Tommaso Cerno
"L'espresso", 24 maggio 2013
Eccolo Dante Alighieri, finalmente, a pagina 521. Quando ormai Dan Brown ha finito di raccontare, sparare, salire su jet privati, corteggiare geniali e avvenenti dottoresse, sfidare potenti sette millenarie. Dante si materializza solo nell'epilogo del nuovo romanzo"Inferno".
In poche righe. Dice Brown: il poema che m'ha ispirato, la Comedìa, l'enigma degli enigmi, non riguarda i tormenti dell'Ade, né le teorie sulla sovrappopolazione di Malthus. Riguarda la forza dello spirito umano, professor Robert Langdon, solito protagonista esperto di simbologia, in primis, nell'affrontare una sfida. Quella di divertire. Ecco che diventa inutile chiedersi quanto Dante ci sia nell'"Inferno" di Brown, che si illumina più di luci hollywoodiane che di tomistica medievale.

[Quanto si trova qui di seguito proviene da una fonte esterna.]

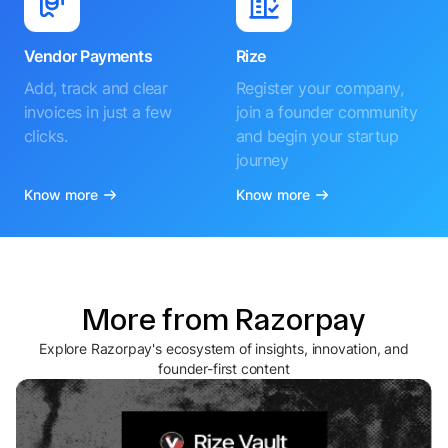
Vendor Payments
Rize
Add, track and clear
Register your company,
invoices in just a few
join a founder community
clicks.
and begin your startup
journey
Know more
Know more
More from Razorpay
Explore Razorpay's ecosystem of insights, innovation, and
founder-first content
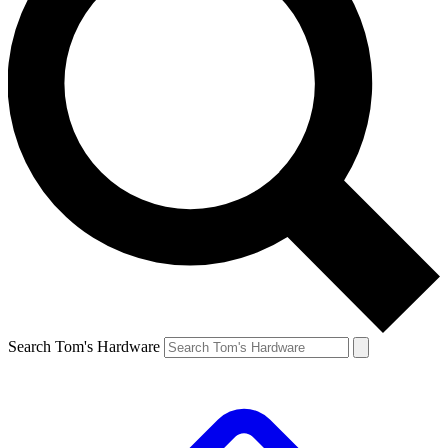
Search Tom's Hardware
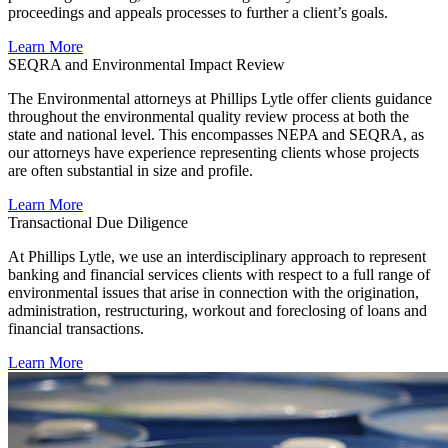
proceedings and appeals processes to further a client’s goals.
Learn More
SEQRA and Environmental Impact Review
The Environmental attorneys at Phillips Lytle offer clients guidance
throughout the environmental quality review process at both the
state and national level. This encompasses NEPA and SEQRA, as
our attorneys have experience representing clients whose projects
are often substantial in size and profile.
Learn More
Transactional Due Diligence
At Phillips Lytle, we use an interdisciplinary approach to represent
banking and financial services clients with respect to a full range of
environmental issues that arise in connection with the origination,
administration, restructuring, workout and foreclosing of loans and
financial transactions.
Learn More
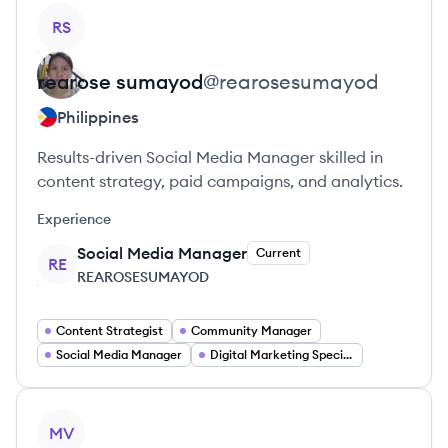
View profile
RS
rearose
sumayod
@
rearosesumayod
Philippines
Results-driven Social Media Manager skilled in
content strategy, paid campaigns, and analytics.
Experience
Social Media Manager
Current
RE
REAROSESUMAYOD
Content Strategist
Community Manager
Social Media Manager
Digital Marketing Specialist
View profile
MV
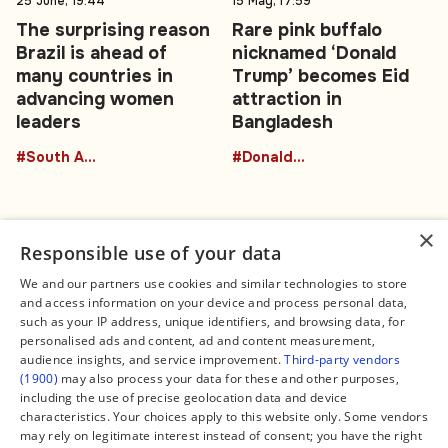
25 June, 19:44
15 May, 17:59
The surprising reason
Rare pink buffalo
Brazil is ahead of
nicknamed ‘Donald
many countries in
Trump’ becomes Eid
advancing women
attraction in
leaders
Bangladesh
#South America
#DonaldTrumpBuffalo
×
Responsible use of your data
We and our partners use cookies and similar technologies to store
and access information on your device and process personal data,
Connect
Legal
such as your IP address, unique identifiers, and browsing data, for
Contact Us
About us
personalised ads and content, ad and content measurement,
Facebook
Editorial Policy
audience insights, and service improvement.
Third-party vendors
X
Terms of Service
(1900)
may also process your data for these and other purposes,
Instagram
Privacy Policy
TikTok
Manage Cookies
including the use of precise geolocation data and device
YouTube
characteristics. Your choices apply to this website only. Some vendors
WhatsApp
may rely on legitimate interest instead of consent; you have the right
Support Global South World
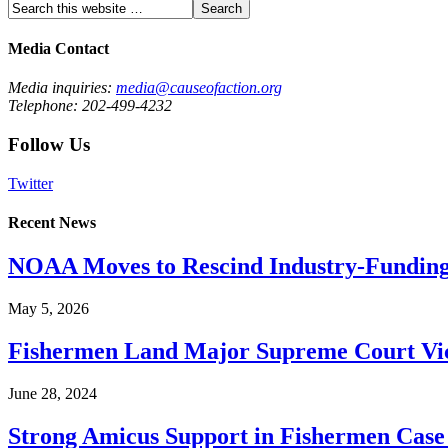
Media Contact
Media inquiries:
media@causeofaction.org
Telephone: 202-499-4232
Follow Us
Twitter
Recent News
NOAA Moves to Rescind Industry-Funding
May 5, 2026
Fishermen Land Major Supreme Court Vic
June 28, 2024
Strong Amicus Support in Fishermen Case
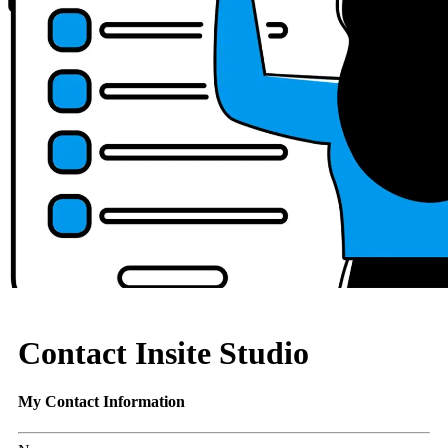
Contact Insite Studio
My Contact Information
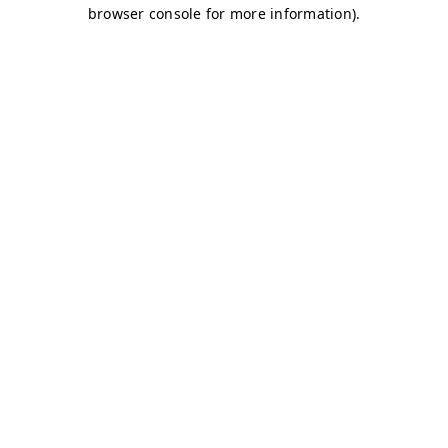
browser console for more information)
.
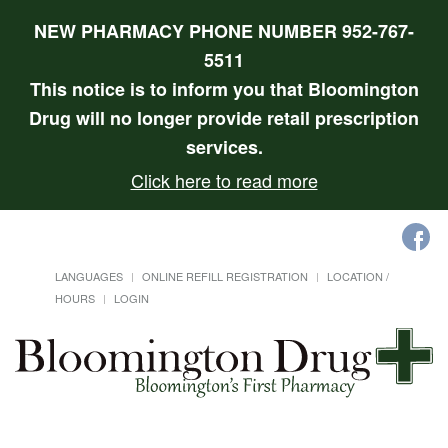
NEW PHARMACY PHONE NUMBER 952-767-
5511
This notice is to inform you that Bloomington
Drug will no longer provide retail prescription
services.
Click here to read more
LANGUAGES
ONLINE REFILL REGISTRATION
LOCATION /
HOURS
LOGIN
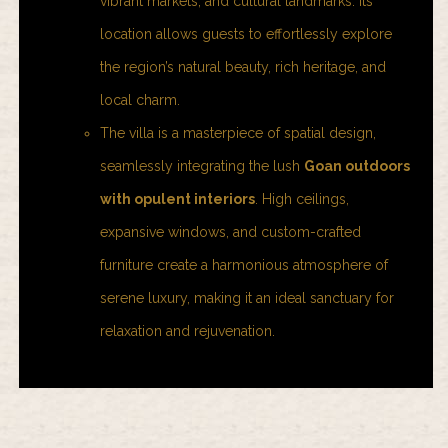
vibrant markets, and cultural landmarks. Its
location allows guests to effortlessly explore
the region’s natural beauty, rich heritage, and
local charm.
The villa is a masterpiece of spatial design,
seamlessly integrating the lush
Goan outdoors
with opulent interiors
.
High ceilings,
expansive windows, and custom-crafted
furniture create a harmonious atmosphere of
serene luxury, making it an ideal sanctuary for
relaxation and rejuvenation.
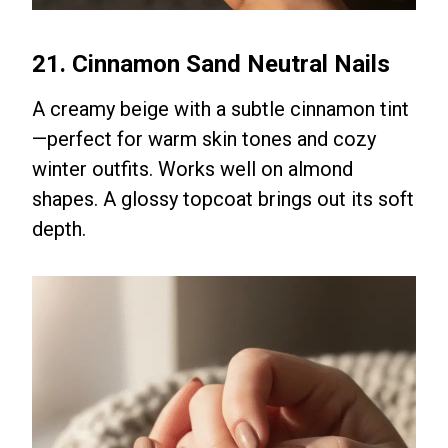
21. Cinnamon Sand Neutral Nails
A creamy beige with a subtle cinnamon tint
—perfect for warm skin tones and cozy
winter outfits. Works well on almond
shapes. A glossy topcoat brings out its soft
depth.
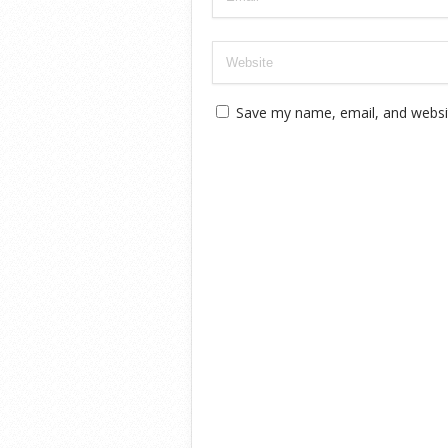
Save my name, email, and websit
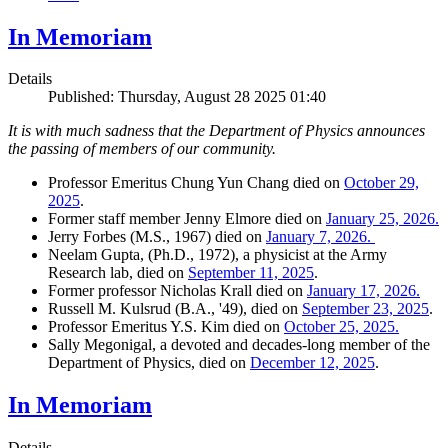
In Memoriam
Details
Published: Thursday, August 28 2025 01:40
It is with much sadness that the Department of Physics announces
the passing of members of our community.
Professor Emeritus Chung Yun Chang died on
October 29,
2025
.
Former staff member Jenny Elmore died on
January 25, 2026.
Jerry Forbes (M.S., 1967) died on
January 7, 2026.
Neelam Gupta, (Ph.D., 1972), a physicist at the Army
Research lab, died on
September 11, 2025
.
Former professor Nicholas Krall died on
January 17, 2026.
Russell M. Kulsrud (B.A., '49), died on
September 23, 2025
.
Professor Emeritus Y.S. Kim died on
October 25, 2025.
Sally Megonigal, a devoted and decades-long member of the
Department of Physics, died on
December 12, 2025
.
In Memoriam
Details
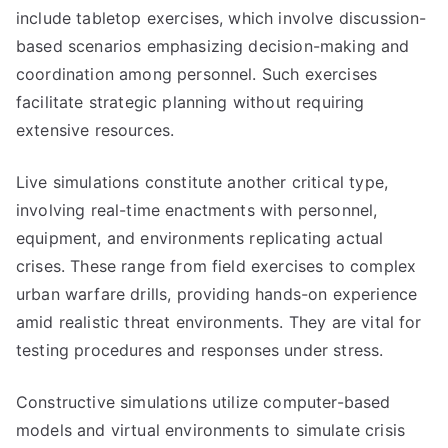
include tabletop exercises, which involve discussion-
based scenarios emphasizing decision-making and
coordination among personnel. Such exercises
facilitate strategic planning without requiring
extensive resources.
Live simulations constitute another critical type,
involving real-time enactments with personnel,
equipment, and environments replicating actual
crises. These range from field exercises to complex
urban warfare drills, providing hands-on experience
amid realistic threat environments. They are vital for
testing procedures and responses under stress.
Constructive simulations utilize computer-based
models and virtual environments to simulate crisis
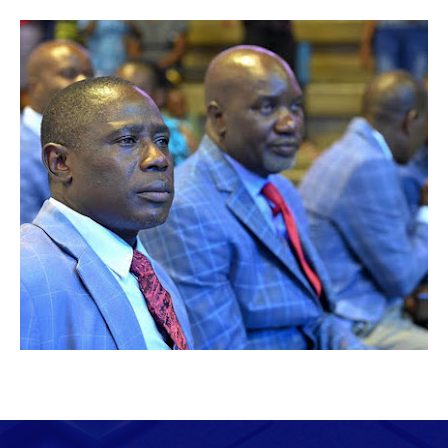
February 04, 2025
"EMBRACING SALVATION THROUGH
WORSHIP...."
Anna Tendai Sibiya. Prophetess Anna Sibiya
October 15, 2023
SUSTAINING THE REVIVAL FIRE: A MESSAGE
FROM BISHOP PRIDE SIBIYA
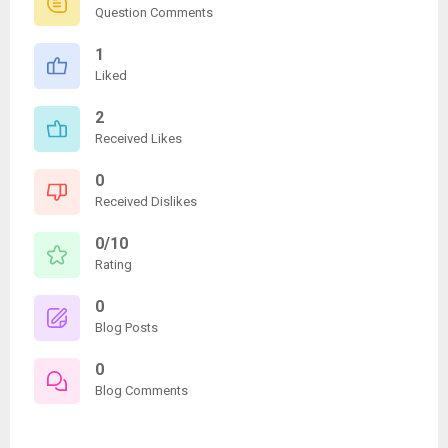
Question Comments
1
Liked
2
Received Likes
0
Received Dislikes
0/10
Rating
0
Blog Posts
0
Blog Comments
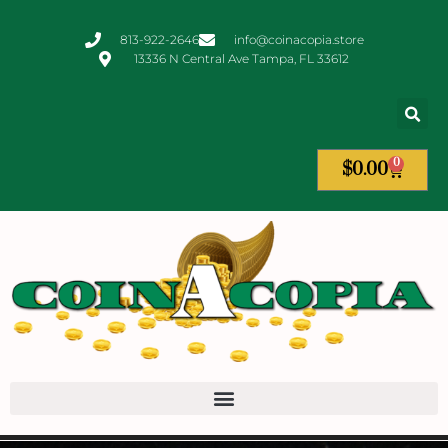
813-922-2646
info@coinacopia.store
13336 N Central Ave Tampa, FL 33612
0
$
0.00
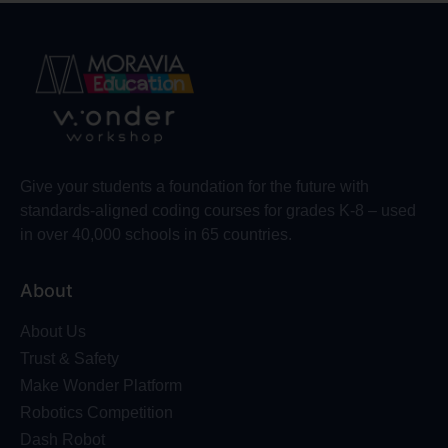
Give your students a foundation for the future with
standards-aligned coding courses for grades K-8 – used
in over 40,000 schools in 65 countries.
About
About Us
Trust & Safety
Make Wonder Platform
Robotics Competition
Dash Robot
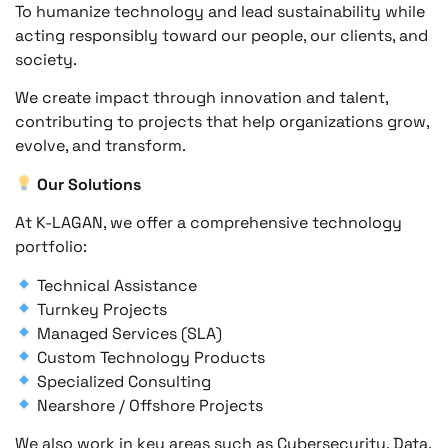
To humanize technology and lead sustainability while
acting responsibly toward our people, our clients, and
society.
We create impact through innovation and talent,
contributing to projects that help organizations grow,
evolve, and transform.
Our Solutions
At K-LAGAN, we offer a comprehensive technology
portfolio:
Technical Assistance
Turnkey Projects
Managed Services (SLA)
Custom Technology Products
Specialized Consulting
Nearshore / Offshore Projects
We also work in key areas such as Cybersecurity, Data,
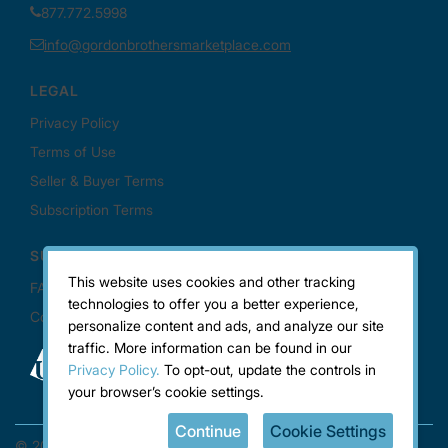
This website uses cookies and other tracking
technologies to offer you a better experience,
personalize content and ads, and analyze our site
traffic. More information can be found in our
Privacy Policy.
To opt-out, update the controls in
your browser’s cookie settings.
Continue
Cookie Settings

Dante, per Brown, è la fantasia stessa, l'atto di scrivere, l'immaginare. Inutile anche domandarsi se "Inferno" sia il migliore o il peggiore dei suoi romanzi. Forse è pure il migliore. Ma Dante non c'è mai davvero, è appunto "l'Ombra", come Brown, sornione, rivela nella prima pagina. Alla fine è l'assenza del Poeta che rende il romanzo più avvincente, di gusto browniano, così eccessivo da essere perfino appagante. E sbaglia chi ci crede troppo, chi pensa che le terzine (spesso del Paradiso) o i messaggi cifrati (secondo la spirale archimedea oraria) o la mappa dell'Inferno (del Botticelli) siano gialli trecenteschi da disvelare nel Ventunesimo secolo. Se lo leggi così, ti ritrovi fra le mani una (divertente) guida turistica di Firenze, utile al settore ma inutile al lettore.